▶ [Work task] Beneath this line are entries. Copy the range from the line with "unter. Vorerst scheint" to the line with "す。輸血の安全性を確保するための検査や管理を行", ends included, exactly; leave pictures out.

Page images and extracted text
________

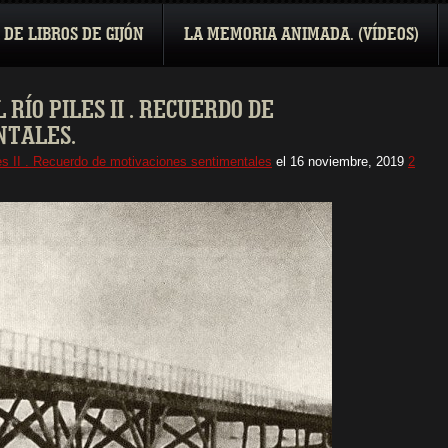
 DE LIBROS DE GIJÓN
LA MEMORIA ANIMADA. (VÍDEOS)
 RÍO PILES II . RECUERDO DE
NTALES.
iles II . Recuerdo de motivaciones sentimentales
el
16 noviembre, 2019
2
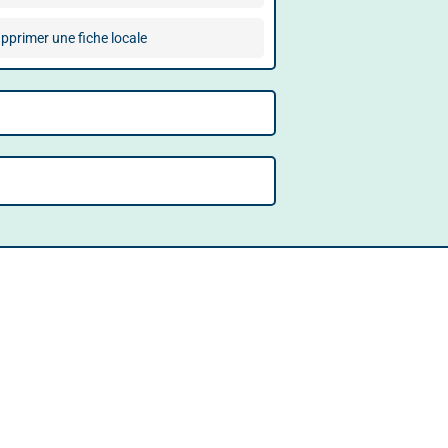
pprimer une fiche locale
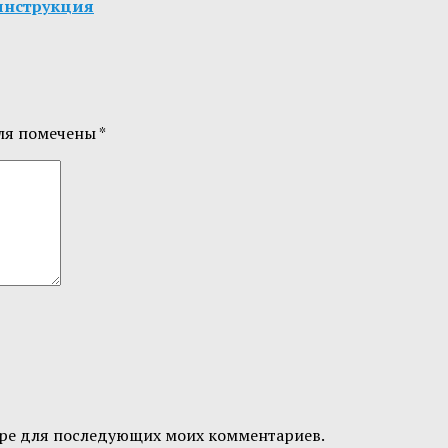
я инструкция
ля помечены
*
узере для последующих моих комментариев.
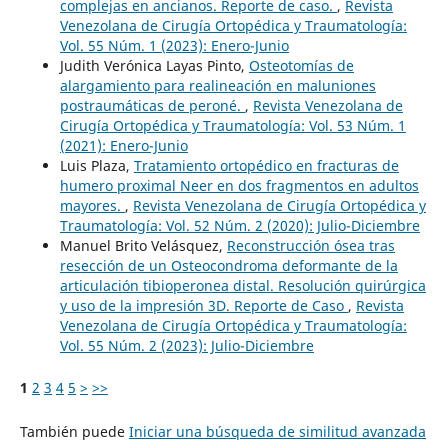
complejas en ancianos. Reporte de caso.
,
Revista
Venezolana de Cirugía Ortopédica y Traumatología:
Vol. 55 Núm. 1 (2023): Enero-Junio
Judith Verónica Layas Pinto,
Osteotomías de
alargamiento para realineación en maluniones
postraumáticas de peroné.
,
Revista Venezolana de
Cirugía Ortopédica y Traumatología: Vol. 53 Núm. 1
(2021): Enero-Junio
Luis Plaza,
Tratamiento ortopédico en fracturas de
humero proximal Neer en dos fragmentos en adultos
mayores.
,
Revista Venezolana de Cirugía Ortopédica y
Traumatología: Vol. 52 Núm. 2 (2020): Julio-Diciembre
Manuel Brito Velásquez,
Reconstrucción ósea tras
resección de un Osteocondroma deformante de la
articulación tibioperonea distal. Resolución quirúrgica
y uso de la impresión 3D. Reporte de Caso
,
Revista
Venezolana de Cirugía Ortopédica y Traumatología:
Vol. 55 Núm. 2 (2023): Julio-Diciembre
1
2
3
4
5
>
>>
También puede
Iniciar una búsqueda de similitud avanzada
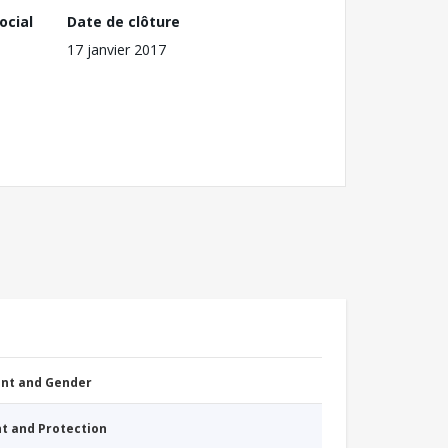
ocial
Date de clôture
17 janvier 2017
nt and Gender
nt and Protection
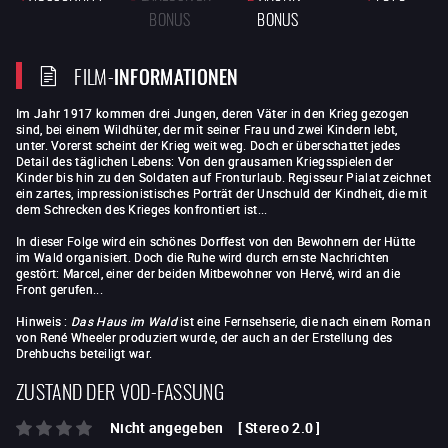
BONUS
BONUS
FILM-
INFORMATIONEN
Im Jahr 1917 kommen drei Jungen, deren Väter in den Krieg gezogen
sind, bei einem Wildhüter, der mit seiner Frau und zwei Kindern lebt,
unter. Vorerst scheint der Krieg weit weg. Doch er überschattet jedes
Detail des täglichen Lebens: Von den grausamen Kriegsspielen der
Kinder bis hin zu den Soldaten auf Fronturlaub. Regisseur Pialat zeichnet
ein zartes, impressionistisches Porträt der Unschuld der Kindheit, die mit
dem Schrecken des Krieges konfrontiert ist...
In dieser Folge wird ein schönes Dorffest von den Bewohnern der Hütte
im Wald organisiert. Doch die Ruhe wird durch ernste Nachrichten
gestört: Marcel, einer der beiden Mitbewohner von Hervé, wird an die
Front gerufen...
Hinweis :
Das Haus im Wald
ist eine Fernsehserie, die nach einem Roman
von René Wheeler produziert wurde, der auch an der Erstellung des
Drehbuchs beteiligt war.
ZUSTAND DER VOD-FASSUNG
Nicht angegeben
[
Stereo 2.0
]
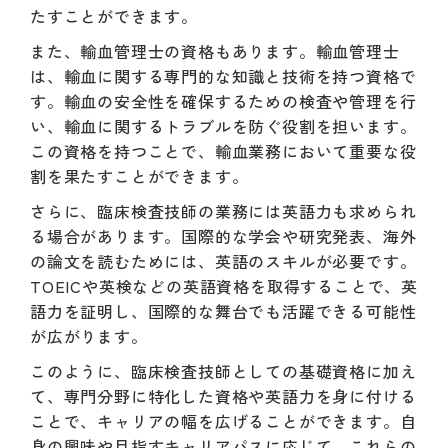
たすことができます。
また、輸血管理士の資格もあります。輸血管理士
は、輸血に関する専門的な知識と技術を持つ資格で
す。輸血の安全性を確保するための検査や管理を行
い、輸血に関するトラブルを防ぐ役割を担います。
この資格を持つことで、輸血業務において重要な役
割を果たすことができます。
さらに、臨床検査技師の業務には英語力も求められ
る場合があります。国際的な学会や研究発表、海外
の論文を読むためには、英語のスキルが必要です。
TOEICや英検などの英語資格を取得することで、英
語力を証明し、国際的な舞台でも活躍できる可能性
が広がります。
このように、臨床検査技師としての基礎資格に加え
て、専門分野に特化した資格や英語力を身に付ける
ことで、キャリアの幅を広げることができます。自
身の興味や目指すキャリアパスに応じて、これらの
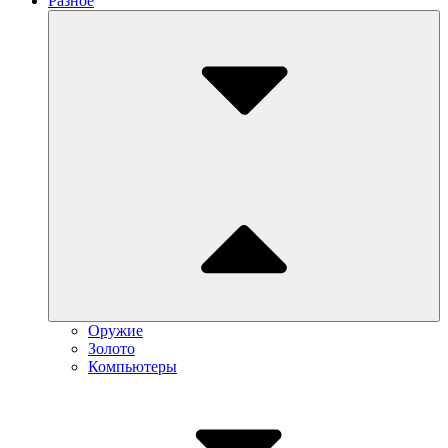
Разное
Submenu
Toggle
Оружие
Золото
Компьютеры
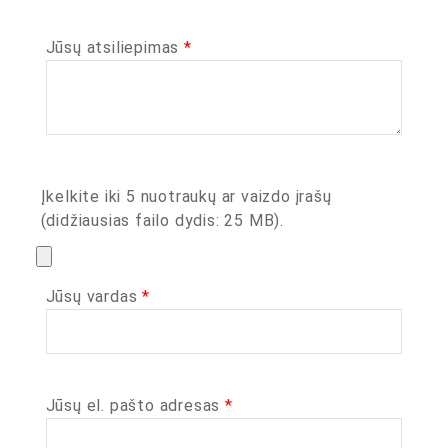
Jūsų atsiliepimas
*
Įkelkite iki 5 nuotraukų ar vaizdo įrašų
(didžiausias failo dydis: 25 MB).
Jūsų vardas
*
Jūsų el. pašto adresas
*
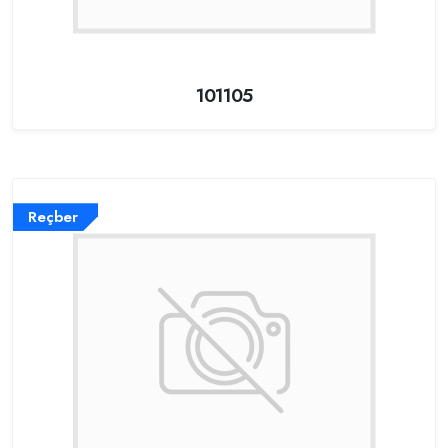
101105
Reçber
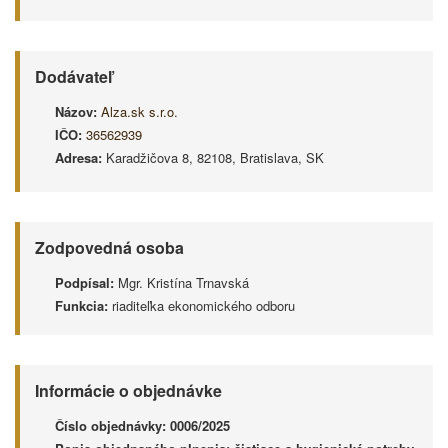
Dodávateľ
Názov:
Alza.sk s.r.o.
IČO:
36562939
Adresa:
Karadžičova 8, 82108, Bratislava, SK
Zodpovedná osoba
Podpísal:
Mgr. Kristína Trnavská
Funkcia:
riaditeľka ekonomického odboru
Informácie o objednávke
Číslo objednávky:
0006/2025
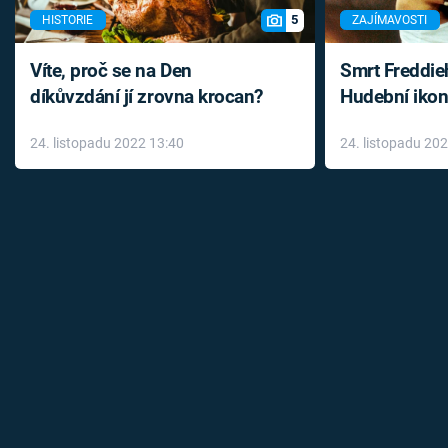
5
HISTORIE
ZAJÍMAVOSTI
Víte, proč se na Den
Smrt Freddie
díkůvzdání jí zrovna krocan?
Hudební ikon
až do konce 
24. listopadu 2022 13:40
24. listopadu 20
léky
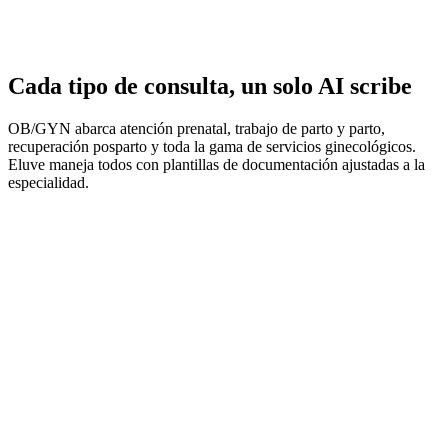
Cada tipo de consulta, un solo AI scribe
OB/GYN abarca atención prenatal, trabajo de parto y parto,
recuperación posparto y toda la gama de servicios ginecológicos.
Eluve maneja todos con plantillas de documentación ajustadas a la
especialidad.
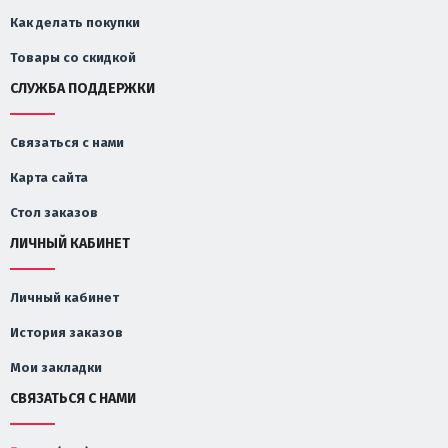
Как делать покупки
Товары со скидкой
СЛУЖБА ПОДДЕРЖКИ
Связаться с нами
Карта сайта
Стол заказов
ЛИЧНЫЙ КАБИНЕТ
Личный кабинет
История заказов
Мои закладки
СВЯЗАТЬСЯ С НАМИ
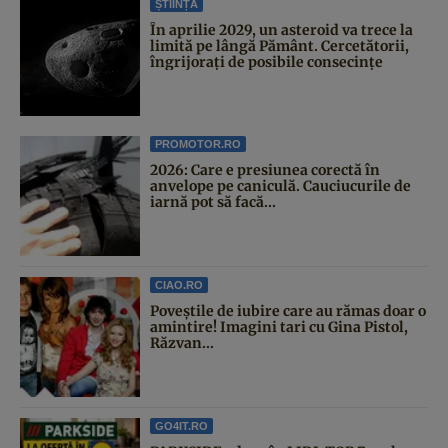
ȘTIINȚĂ
În aprilie 2029, un asteroid va trece la
limită pe lângă Pământ. Cercetătorii,
îngrijorați de posibile consecințe
PROMOTOR.RO
2026: Care e presiunea corectă în
anvelope pe caniculă. Cauciucurile de
iarnă pot să facă...
CIAO.RO
Poveştile de iubire care au rămas doar o
amintire! Imagini tari cu Gina Pistol,
Răzvan...
GO4IT.RO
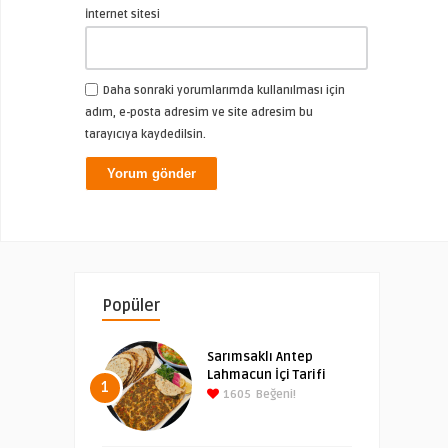
İnternet sitesi
Daha sonraki yorumlarımda kullanılması için
adım, e-posta adresim ve site adresim bu
tarayıcıya kaydedilsin.
Popüler
Sarımsaklı Antep
Lahmacun İçi Tarifi
1
1605
Beğeni!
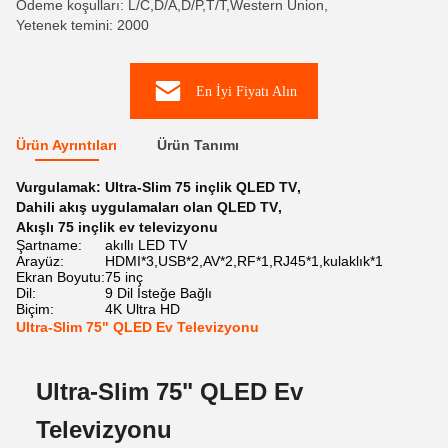
Ödeme koşulları: L/C,D/A,D/P,T/T,Western Union,
Yetenek temini: 2000
En İyi Fiyatı Alın
Ürün Ayrıntıları
Ürün Tanımı
Vurgulamak:
Ultra-Slim 75 inçlik QLED TV
,
Dahili akış uygulamaları olan QLED TV
,
Akışlı 75 inçlik ev televizyonu
Şartname:
akıllı LED TV
Arayüz:
HDMI*3,USB*2,AV*2,RF*1,RJ45*1,kulaklık*1
Ekran Boyutu:
75 inç
Dil:
9 Dil İsteğe Bağlı
Biçim:
4K Ultra HD
Ultra-Slim 75" QLED Ev Televizyonu
Ultra-Slim 75" QLED Ev
Televizyonu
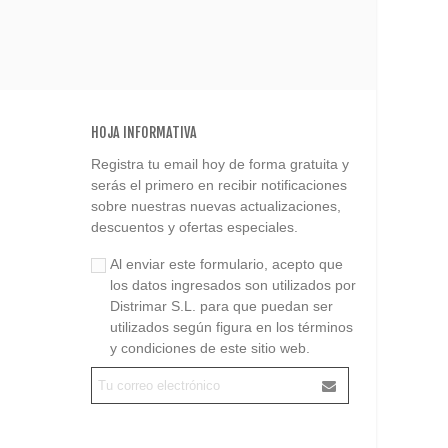
HOJA INFORMATIVA
Registra tu email hoy de forma gratuita y
serás el primero en recibir notificaciones
sobre nuestras nuevas actualizaciones,
descuentos y ofertas especiales.
Al enviar este formulario, acepto que
los datos ingresados son utilizados por
Distrimar S.L. para que puedan ser
utilizados según figura en los términos
y condiciones de este sitio web.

________

▶ [Response area]
unter. Vorerst scheint der Krieg weit weg. Doch er überschattet jedes
Detail des täglichen Lebens: Von den grausamen Kriegsspielen der
Kinder bis hin zu den Soldaten auf Fronturlaub. Regisseur Pialat zeichnet
ein zartes, impressionistisches Porträt der Unschuld der Kindheit, die mit
dem Schrecken des Krieges konfrontiert ist...
In dieser Folge wird ein schönes Dorffest von den Bewohnern der Hütte
im Wald organisiert. Doch die Ruhe wird durch ernste Nachrichten
gestört: Marcel, einer der beiden Mitbewohner von Hervé, wird an die
Front gerufen...
Hinweis :
Das Haus im Wald
ist eine Fernsehserie, die nach einem Roman
von René Wheeler produziert wurde, der auch an der Erstellung des
Drehbuchs beteiligt war.
ZUSTAND DER VOD-FASSUNG
Nicht angegeben
[
Stereo 2.0
]
たすことができます。
また、輸血管理士の資格もあります。輸血管理士
は、輸血に関する専門的な知識と技術を持つ資格で
す。輸血の安全性を確保するための検査や管理を行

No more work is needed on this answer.